Keep an eye on the economy
Housing Data: A side effect from rising inflation, and consequently, higher interest rates is the behavior of housing markets. More updates on how the US housing market is doing will include March’s housing starts and existing home sales, which are expected to decline vs. February as mortgage rates continue rising (30yr mortgages currently at 3yr highs, 5.13%) and constant price gains have maimed demand.
The Curious Investor
AT&T completes its spinoff of Warner Bros. Discovery (WBD): Ever since reading Joel Greenblatt’s, You Can be a Stock Market Genius, we’ve loved spinoffs. The incentives behind a spinoff are nearly always beneficial to shareholders. A company will engage in a spinoff when it has multiple businesses under its umbrella that operate in different sectors or industries all together. The spinoff makes it easier for investors to evaluate the individual companies rather than trying to compare a conglomerate to its direct competitors. In this case, AT&T split its telecom business apart from its media business, Warner Bros. Discovery. Now both AT&T (T) and Warner Bros. (WBD) can be unburdened from each other’s industry comparables and market pressures. This type of financial engineering can often create quick short-term opportunities as the split stocks are unburdened and potential long-term gains if one of the companies was not properly evaluated. This opportunity passes quickly - keep an eye on both stocks to determine if you’d want to play the spinoff, and separately ask if you’d like to invest in the company beyond the spinoffs impact. If you missed this one, keep your eye out for future spinoffs!
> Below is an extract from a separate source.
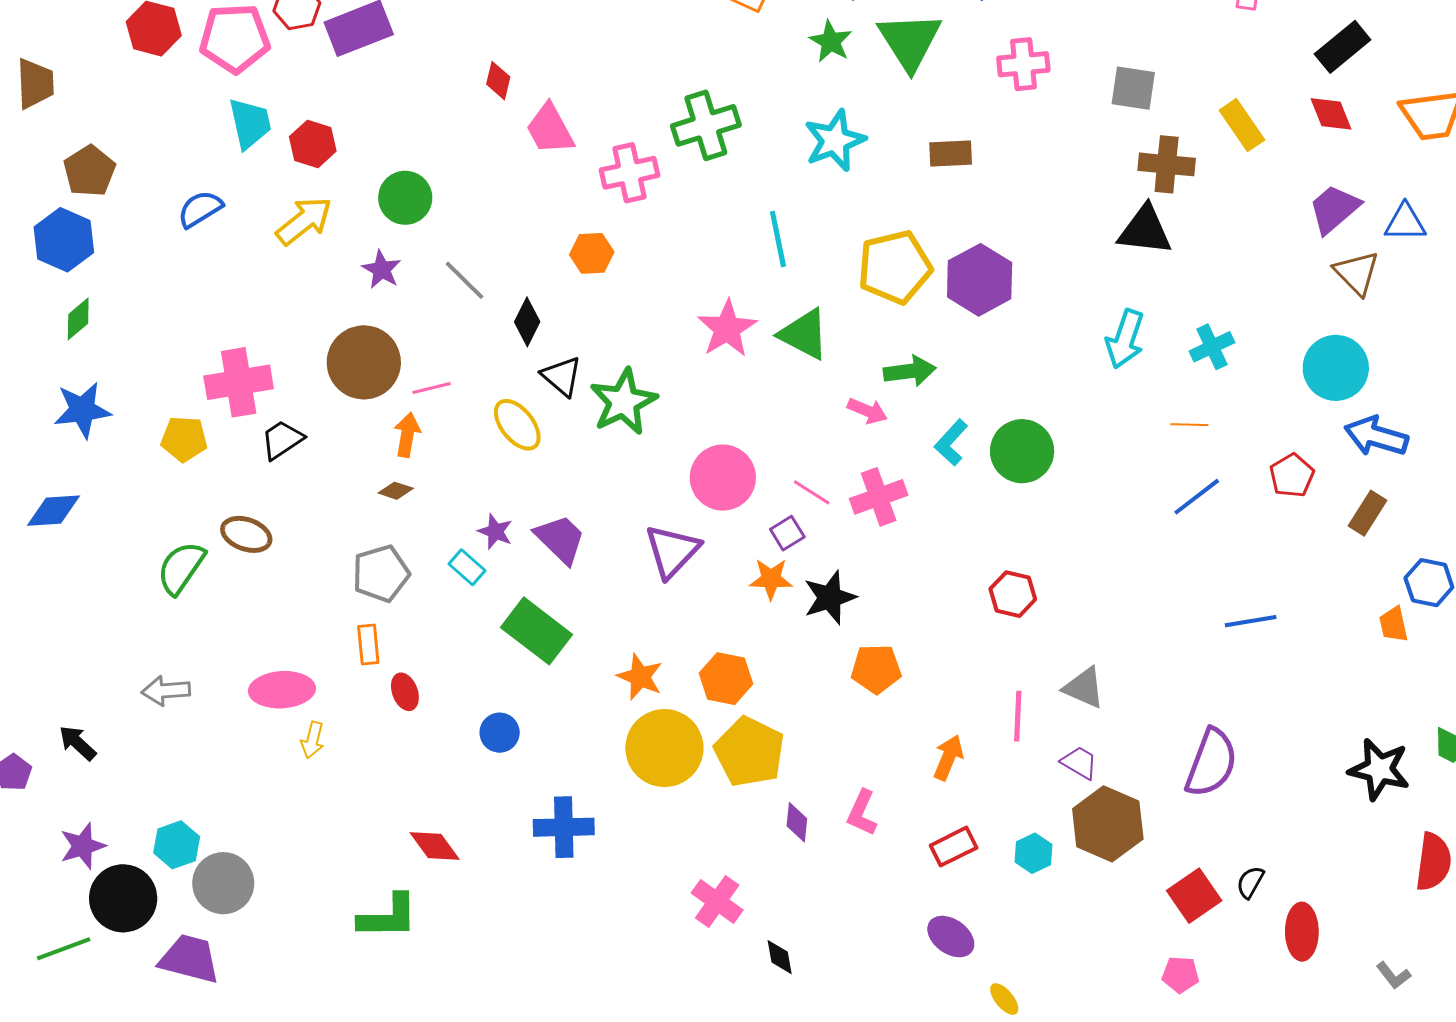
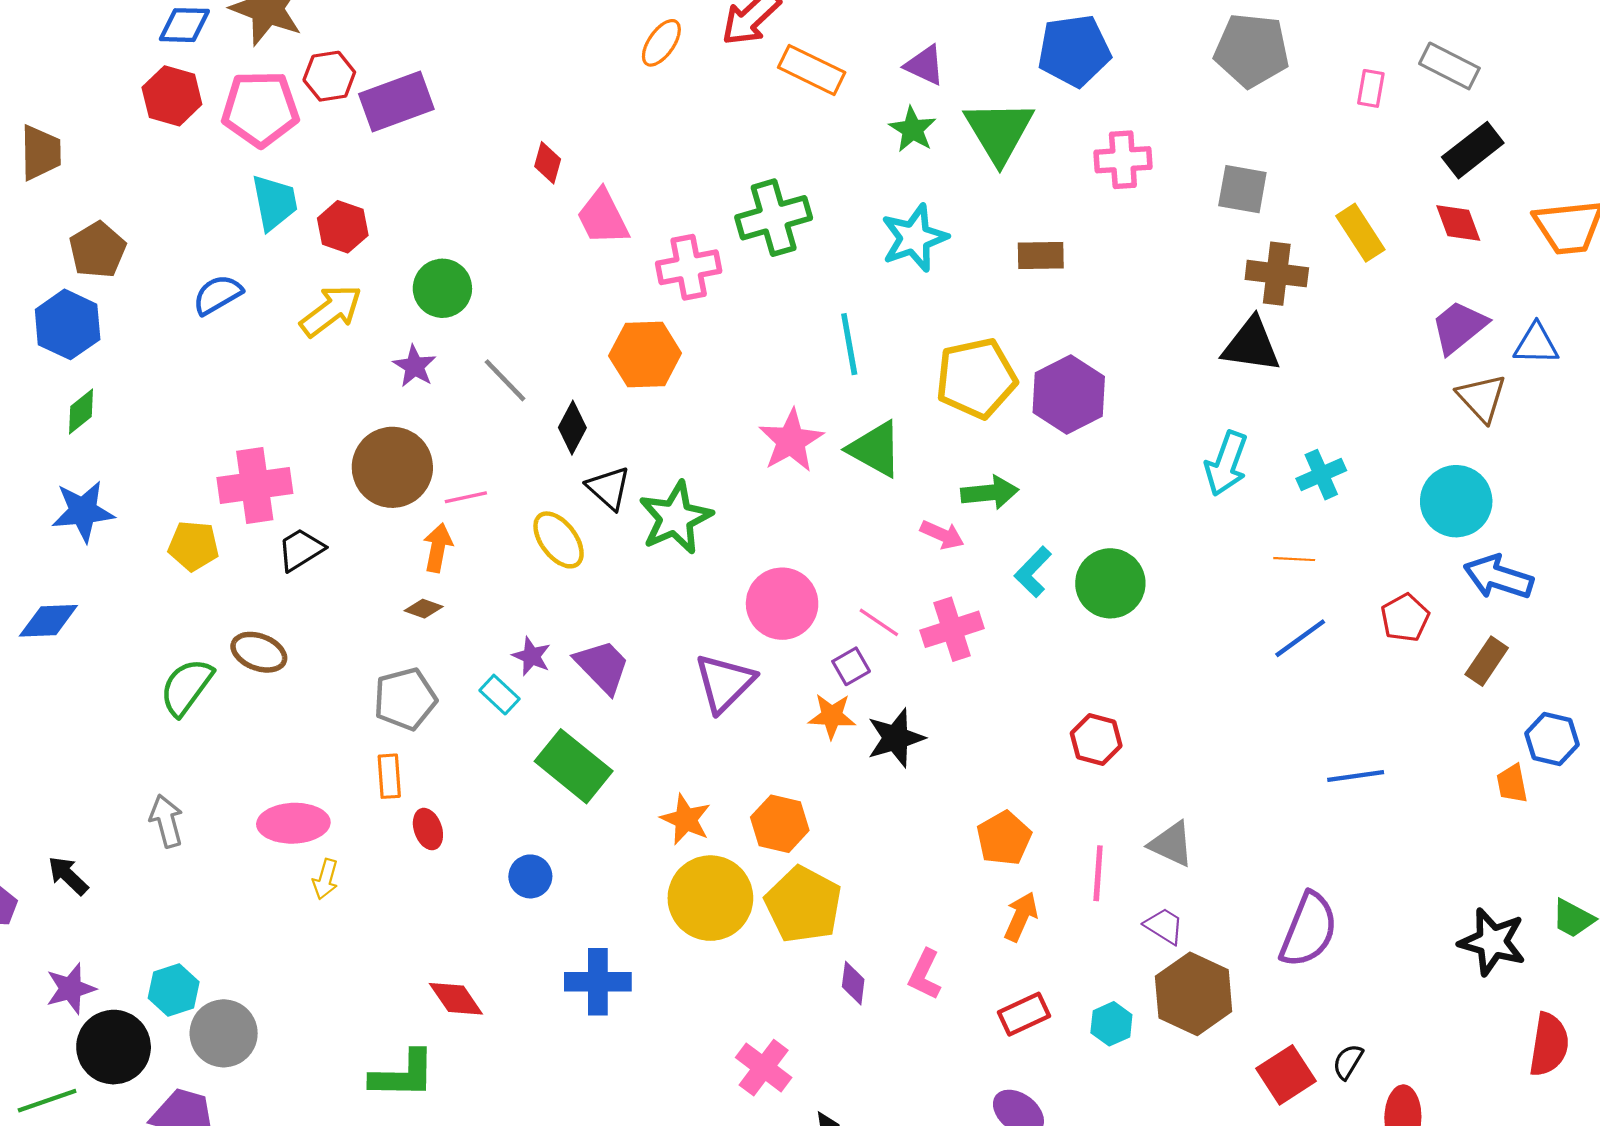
orange hexagon: (592, 253) -> (645, 355), size x1.5
orange pentagon: (876, 669) -> (1004, 838), moved, turned -30
gray arrow: (166, 691) -> (166, 821), turned 78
Emerging Opportunity - Climate Tech: Amid global pressures to reduce reliance on gas (e.g., Europe) and a strong domestic push towards renewables, VCs are scaling up Climate Software investments. Keep your eye on clean tech projects coming out.
New ways to enter the cannabis market: 14 countries in Africa are positioning themselves to be the top supplier of pharmaceutical cannabis products for Germany and the EU
Industrials: Lockheed Martin
What we’re vibing:
Andrew Schulz: Yes, just vibing this hilarious man. Schulz made his big splash on the scene just before the pandemic and we think he truly has what it takes to be one of the comic greats. He has tons of content on the Tube of You. So we’ll start you off with this gem about New Yorker’s and our ancient radiators.
Attack on Titan: After numerous recommendations and raves from friends, I finally dove into the manga-based series. Suffice to say…I’m hooked. Set in a historical medieval dystopia in which humanity finds itself pushed to the brink of extinction by the sudden presence of giants (titans) - the show is not for the light-hearted. The twists, developments, and action will keep you on the edge of your seat trying to unravel the mystery of the titans origins.